Shanghai stocks are not likely to stage a sharp rebound this week as turnover has been quite low recently, analysts said.
The benchmark Shanghai Composite Index rose on Friday, narrowing last week's loss to 0.33 percent. The index jumped 2.01 percent to close last week at 2,397.37, led by Baoshan Iron & Steel Co and the Bank of China which posted better-than-expected half-year results. Anticipation of positive measures to boost the stock market also helped the barometer close higher.
But Shenyin and Wanguo Securities stock strategist Qian Qimin said although trading volume recovered slightly on Friday, the value was less than 60 billion yuan (US$8.76 billion) in Shanghai and the smaller Shenzhen market that day, which he viewed as low.
We saw some positive trends from technical charts, but in the absence of a huge turnover, any rebound won't be major, Qian said. He expects the Shanghai index at between 2,200 and 2,400 this week.

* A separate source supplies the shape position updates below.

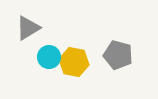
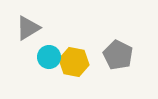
gray pentagon: rotated 12 degrees clockwise
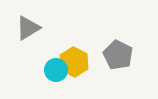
cyan circle: moved 7 px right, 13 px down
yellow hexagon: rotated 16 degrees clockwise
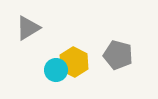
gray pentagon: rotated 12 degrees counterclockwise
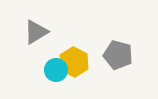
gray triangle: moved 8 px right, 4 px down
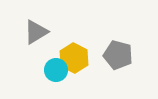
yellow hexagon: moved 4 px up
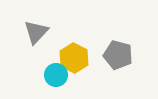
gray triangle: rotated 16 degrees counterclockwise
cyan circle: moved 5 px down
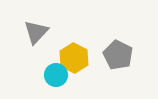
gray pentagon: rotated 12 degrees clockwise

Yi Xiaobin, an analyst at China Galaxy Securities, echoed Qian's view, saying weak turnover was the main reason preventing a sharp rebound, as many investors stay sidelined.
The index will rebound gradually, Yi said, adding that now is the time to buy given the current low valuations in the market. He said the index, which is now 60 percent below its record peak last October, could move in a range from 2,300 to 2,600 this week.
Some analysts have also said once it's clear there are no positive measures, the market is likely to come under selling pressure today.